Assigned task.
Return the following data exactly, with all pictures left out.

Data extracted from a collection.
----
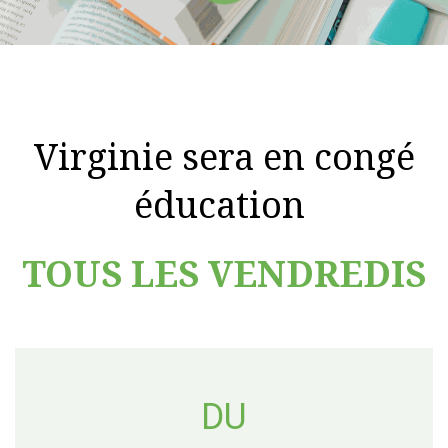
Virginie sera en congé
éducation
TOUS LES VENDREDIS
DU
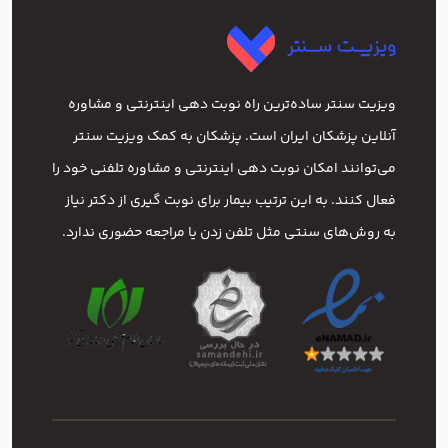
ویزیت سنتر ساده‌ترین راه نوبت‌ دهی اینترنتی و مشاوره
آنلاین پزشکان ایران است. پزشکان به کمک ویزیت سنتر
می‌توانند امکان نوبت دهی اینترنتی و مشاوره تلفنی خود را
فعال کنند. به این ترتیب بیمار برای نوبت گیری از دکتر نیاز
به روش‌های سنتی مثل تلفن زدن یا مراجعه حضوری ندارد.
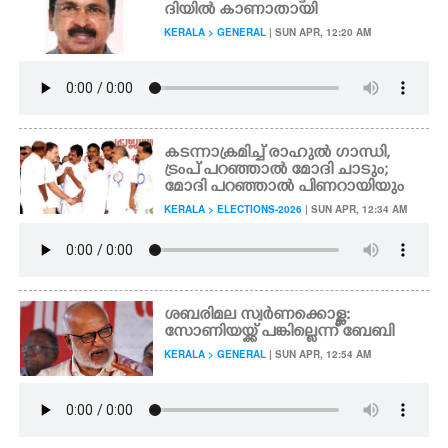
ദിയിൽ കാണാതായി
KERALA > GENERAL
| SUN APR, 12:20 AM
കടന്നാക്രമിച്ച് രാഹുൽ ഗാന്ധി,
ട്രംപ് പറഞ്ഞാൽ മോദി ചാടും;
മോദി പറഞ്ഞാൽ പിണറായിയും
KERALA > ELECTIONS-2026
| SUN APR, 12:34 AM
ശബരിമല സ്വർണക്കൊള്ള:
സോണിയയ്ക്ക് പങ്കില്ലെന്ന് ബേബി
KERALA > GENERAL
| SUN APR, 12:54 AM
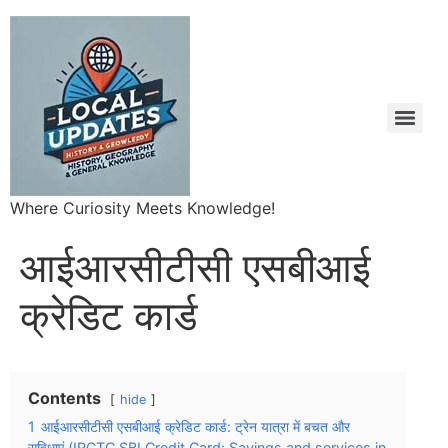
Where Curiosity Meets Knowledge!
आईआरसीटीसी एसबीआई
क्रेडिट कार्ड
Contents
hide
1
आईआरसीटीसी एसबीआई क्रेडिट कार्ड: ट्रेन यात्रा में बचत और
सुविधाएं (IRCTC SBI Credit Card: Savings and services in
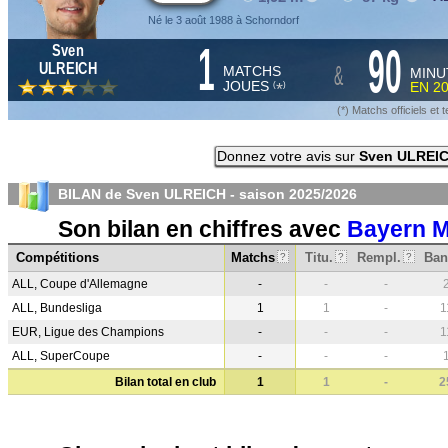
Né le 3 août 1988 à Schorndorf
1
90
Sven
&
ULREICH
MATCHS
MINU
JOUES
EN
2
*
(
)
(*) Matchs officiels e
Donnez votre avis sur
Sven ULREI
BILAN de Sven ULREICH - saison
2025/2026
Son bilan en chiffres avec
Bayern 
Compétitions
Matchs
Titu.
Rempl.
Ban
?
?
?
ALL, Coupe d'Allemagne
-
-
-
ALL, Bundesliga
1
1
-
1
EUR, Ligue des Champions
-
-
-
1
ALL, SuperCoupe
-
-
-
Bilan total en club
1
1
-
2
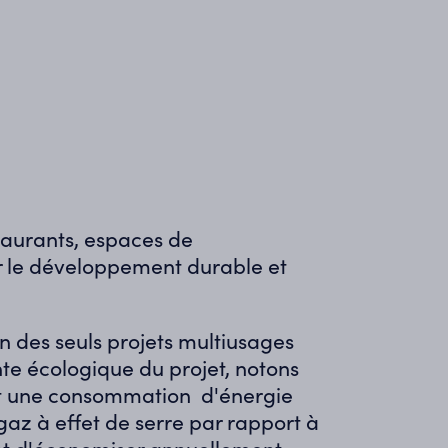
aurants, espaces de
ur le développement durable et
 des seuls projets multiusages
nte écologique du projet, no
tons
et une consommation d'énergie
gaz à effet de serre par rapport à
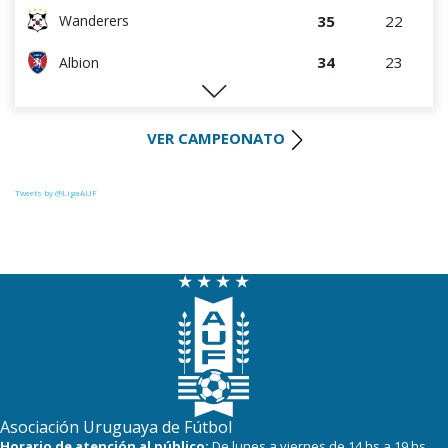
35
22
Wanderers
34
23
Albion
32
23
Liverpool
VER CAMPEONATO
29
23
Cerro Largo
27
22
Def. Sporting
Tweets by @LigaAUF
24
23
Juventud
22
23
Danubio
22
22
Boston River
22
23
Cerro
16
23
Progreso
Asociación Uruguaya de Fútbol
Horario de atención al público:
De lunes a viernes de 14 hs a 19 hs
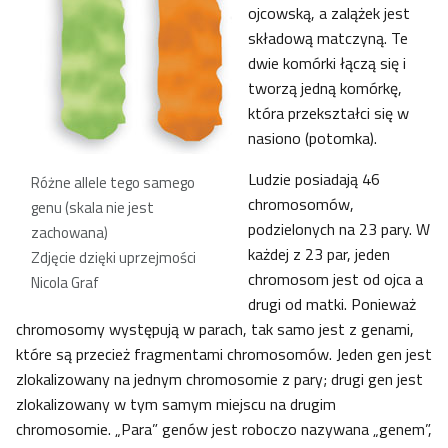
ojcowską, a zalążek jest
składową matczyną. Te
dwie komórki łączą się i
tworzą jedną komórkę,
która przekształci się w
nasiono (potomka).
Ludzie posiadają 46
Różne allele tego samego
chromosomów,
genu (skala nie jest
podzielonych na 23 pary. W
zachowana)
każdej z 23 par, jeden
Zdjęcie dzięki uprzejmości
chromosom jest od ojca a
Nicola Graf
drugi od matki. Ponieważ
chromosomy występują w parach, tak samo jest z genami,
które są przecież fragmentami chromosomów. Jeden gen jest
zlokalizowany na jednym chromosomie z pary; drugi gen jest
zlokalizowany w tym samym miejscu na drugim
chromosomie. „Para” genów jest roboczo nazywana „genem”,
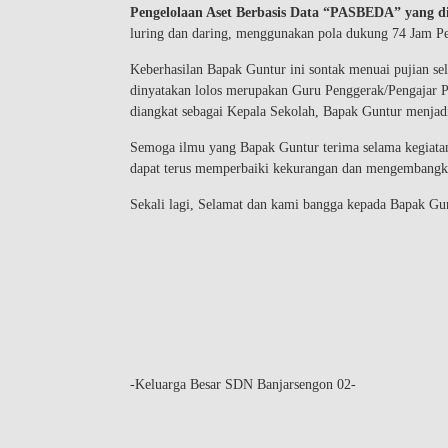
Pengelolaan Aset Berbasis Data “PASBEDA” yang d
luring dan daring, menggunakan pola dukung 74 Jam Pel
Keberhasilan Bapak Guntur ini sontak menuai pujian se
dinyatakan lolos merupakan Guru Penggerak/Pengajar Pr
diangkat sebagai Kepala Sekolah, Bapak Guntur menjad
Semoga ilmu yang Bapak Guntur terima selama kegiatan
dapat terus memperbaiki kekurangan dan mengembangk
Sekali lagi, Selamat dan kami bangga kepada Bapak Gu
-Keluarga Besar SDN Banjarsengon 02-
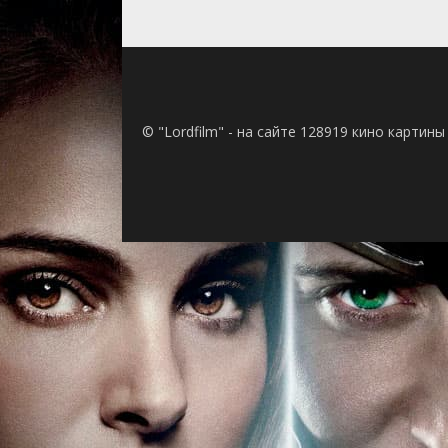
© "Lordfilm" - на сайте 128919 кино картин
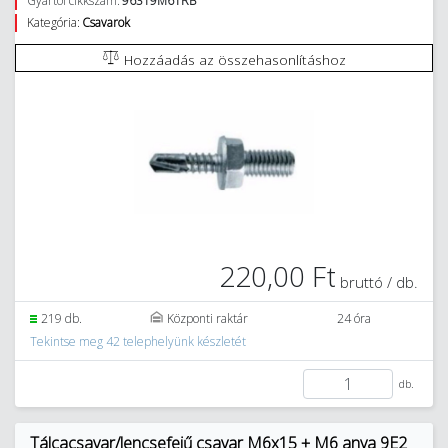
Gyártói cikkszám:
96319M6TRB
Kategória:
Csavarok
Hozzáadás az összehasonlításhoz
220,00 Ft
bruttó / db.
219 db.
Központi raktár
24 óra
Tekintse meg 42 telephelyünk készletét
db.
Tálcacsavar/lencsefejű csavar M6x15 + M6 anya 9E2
----
Result of the exercise.
Virginie sera en congé
éducation
TOUS LES VENDREDIS
DU
ویزیت سنتر ساده‌ترین راه نوبت‌ دهی اینترنتی و مشاوره
آنلاین پزشکان ایران است. پزشکان به کمک ویزیت سنتر
می‌توانند امکان نوبت دهی اینترنتی و مشاوره تلفنی خود را
فعال کنند. به این ترتیب بیمار برای نوبت گیری از دکتر نیاز
به روش‌های سنتی مثل تلفن زدن یا مراجعه حضوری ندارد.
ദിയിൽ കാണാതായി
KERALA > GENERAL
| SUN APR, 12:20 AM
കടന്നാക്രമിച്ച് രാഹുൽ ഗാന്ധി,
ട്രംപ് പറഞ്ഞാൽ മോദി ചാടും;
മോദി പറഞ്ഞാൽ പിണറായിയും
KERALA > ELECTIONS-2026
| SUN APR, 12:34 AM
ശബരിമല സ്വർണക്കൊള്ള:
സോണിയയ്ക്ക് പങ്കില്ലെന്ന് ബേബി
KERALA > GENERAL
| SUN APR, 12:54 AM
Where Curiosity Meets Knowledge!
आईआरसीटीसी एसबीआई
क्रेडिट कार्ड
Contents
hide
1
आईआरसीटीसी एसबीआई क्रेडिट कार्ड: ट्रेन यात्रा में बचत और
सुविधाएं (IRCTC SBI Credit Card: Savings and services in
Né le 3 août 1988 à Schorndorf
1
90
Sven
&
ULREICH
MATCHS
MINU
JOUES
EN
2
*
(
)
(*) Matchs officiels e
Donnez votre avis sur
Sven ULREI
BILAN de Sven ULREICH - saison
2025/2026
Son bilan en chiffres avec
Bayern 
Compétitions
Matchs
Titu.
Rempl.
Ban
?
?
?
ALL, Coupe d'Allemagne
-
-
-
ALL, Bundesliga
1
1
-
1
EUR, Ligue des Champions
-
-
-
1
ALL, SuperCoupe
-
-
-
Bilan total en club
1
1
-
2
aurants, espaces de
ur le développement durable et
 des seuls projets multiusages
nte écologique du projet, no
tons
et une consommation d'énergie
gaz à effet de serre par rapport à
35
22
Wanderers
34
23
Albion
32
23
Liverpool
VER CAMPEONATO
29
23
Cerro Largo
27
22
Def. Sporting
Tweets by @LigaAUF
24
23
Juventud
22
23
Danubio
22
22
Boston River
22
23
Cerro
16
23
Progreso
Asociación Uruguaya de Fútbol
Horario de atención al público:
De lunes a viernes de 14 hs a 19 hs
ojcowską, a zalążek jest
składową matczyną. Te
dwie komórki łączą się i
tworzą jedną komórkę,
która przekształci się w
nasiono (potomka).
Ludzie posiadają 46
Różne allele tego samego
chromosomów,
genu (skala nie jest
podzielonych na 23 pary. W
zachowana)
każdej z 23 par, jeden
Zdjęcie dzięki uprzejmości
chromosom jest od ojca a
Nicola Graf
drugi od matki. Ponieważ
chromosomy występują w parach, tak samo jest z genami,
które są przecież fragmentami chromosomów. Jeden gen jest
zlokalizowany na jednym chromosomie z pary; drugi gen jest
zlokalizowany w tym samym miejscu na drugim
chromosomie. „Para” genów jest roboczo nazywana „genem”,
Pengelolaan Aset Berbasis Data “PASBEDA” yang d
luring dan daring, menggunakan pola dukung 74 Jam Pel
Keberhasilan Bapak Guntur ini sontak menuai pujian se
dinyatakan lolos merupakan Guru Penggerak/Pengajar Pr
diangkat sebagai Kepala Sekolah, Bapak Guntur menjad
Semoga ilmu yang Bapak Guntur terima selama kegiatan
dapat terus memperbaiki kekurangan dan mengembangk
Sekali lagi, Selamat dan kami bangga kepada Bapak Gu
-Keluarga Besar SDN Banjarsengon 02-
© "Lordfilm" - на сайте 128919 кино картин
Gyártói cikkszám:
96319M6TRB
Kategória:
Csavarok
Hozzáadás az összehasonlításhoz
220,00 Ft
bruttó / db.
219 db.
Központi raktár
24 óra
Tekintse meg 42 telephelyünk készletét
db.
Tálcacsavar/lencsefejű csavar M6x15 + M6 anya 9E2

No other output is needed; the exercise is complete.